ワーク・シェアリングとフレキシキュリティ

 NHK「日本の、これから」を見た。テーマは「雇用危機」、そこでワーク・シェアリングとフレキシキュリティについて議論された。僕は、この言葉について、すでに「簡単に、ワーク・シェアリングと言うけれど」で解説している。テレビでは、「ワーク・シェアリング」については、日本のある企業のモデルを紹介し、「フレキシキュリティ」ではデンマーク・モデルを紹介した。
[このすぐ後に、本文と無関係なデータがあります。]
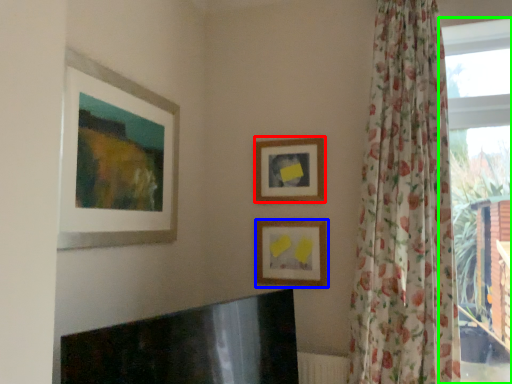 Question: Estimate the real-world distances between objects in this image. Which object is closer to picture frame (highlighted by a red box), picture frame (highlighted by a blue box) or window (highlighted by a green box)?

Choices:
 (A) picture frame
 (B) window

Answer: (A) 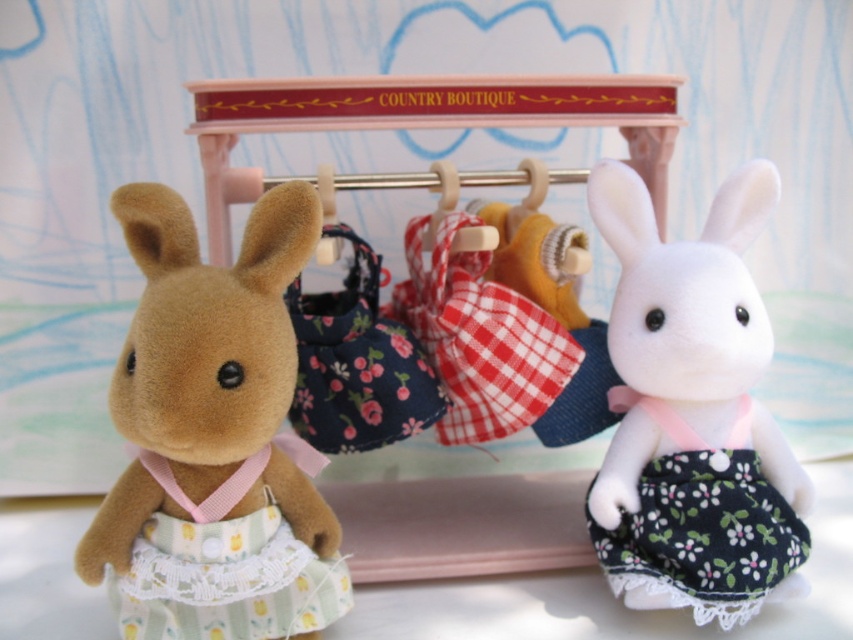 Question: Which object appears closest to the camera in this image?

Choices:
 (A) white fabric dress at right
 (B) fluffy brown plush at left
 (C) black floral fabric dress at center

Answer: (B)

Question: Does fluffy brown plush at left have a lesser width compared to black floral fabric dress at center?

Choices:
 (A) no
 (B) yes

Answer: (A)

Question: Which object appears farthest from the camera in this image?

Choices:
 (A) fluffy brown plush at left
 (B) black floral fabric dress at center
 (C) white fabric dress at right

Answer: (B)

Question: Is fluffy brown plush at left below white fabric dress at right?

Choices:
 (A) no
 (B) yes

Answer: (B)

Question: Which point is closer to the camera?

Choices:
 (A) fluffy brown plush at left
 (B) black floral fabric dress at center

Answer: (A)

Question: Does fluffy brown plush at left have a lesser width compared to black floral fabric dress at center?

Choices:
 (A) yes
 (B) no

Answer: (B) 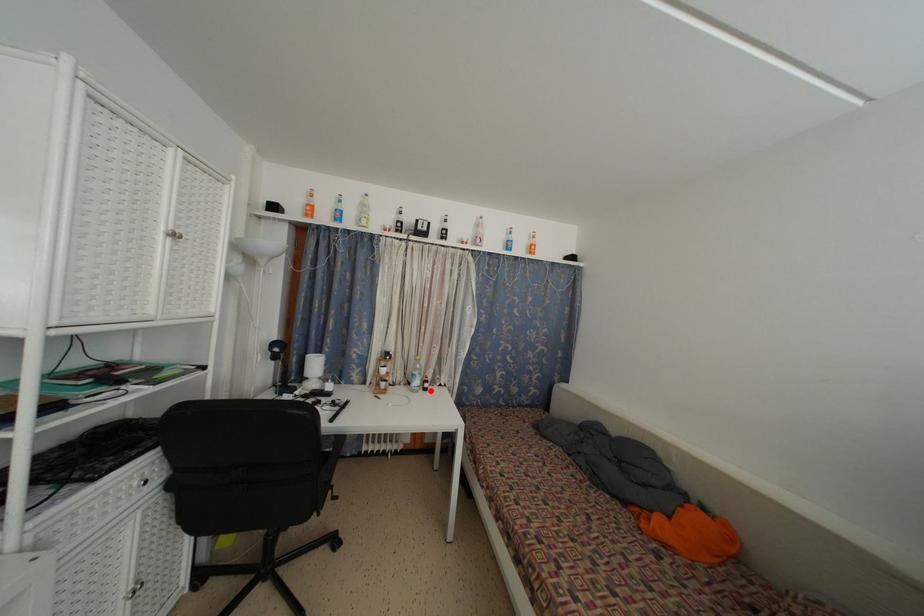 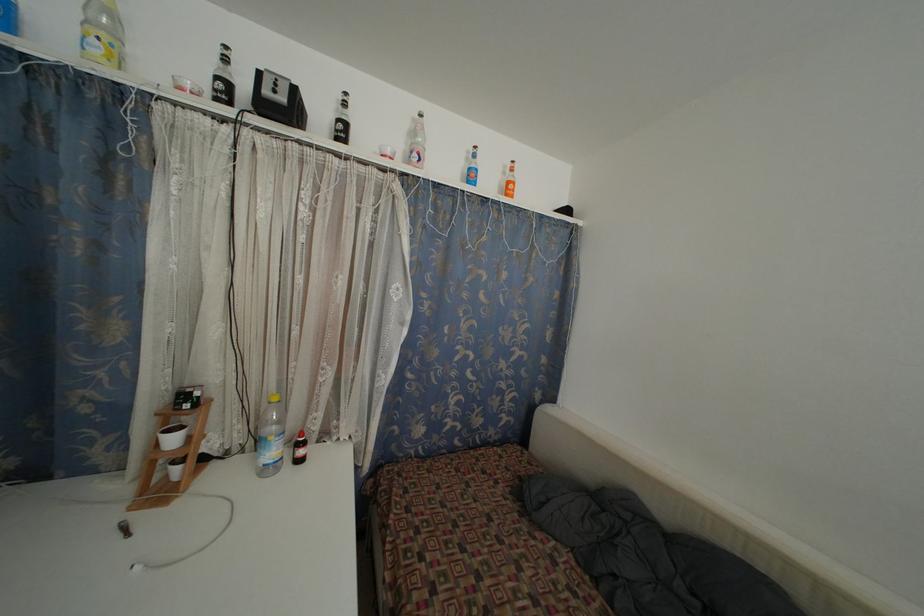 Question: I am providing you with two images of the same scene from different viewpoints. In image1, a red point is highlighted. Considering the same 3D point in image2, which of the following is correct?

 そのとき言われたのはフレキシキュリティ」とは「何度でも再チャレンジ」できる社会だという。そもそも派遣制度ができたのも「何度でも再チャレンジ」できるはずだったのではないか。ところが、日本では、スキルアップできず、単純労働で生活できるだけ。不況になれば、簡単に放り出される。デンマーク・モデルとどう違うのか。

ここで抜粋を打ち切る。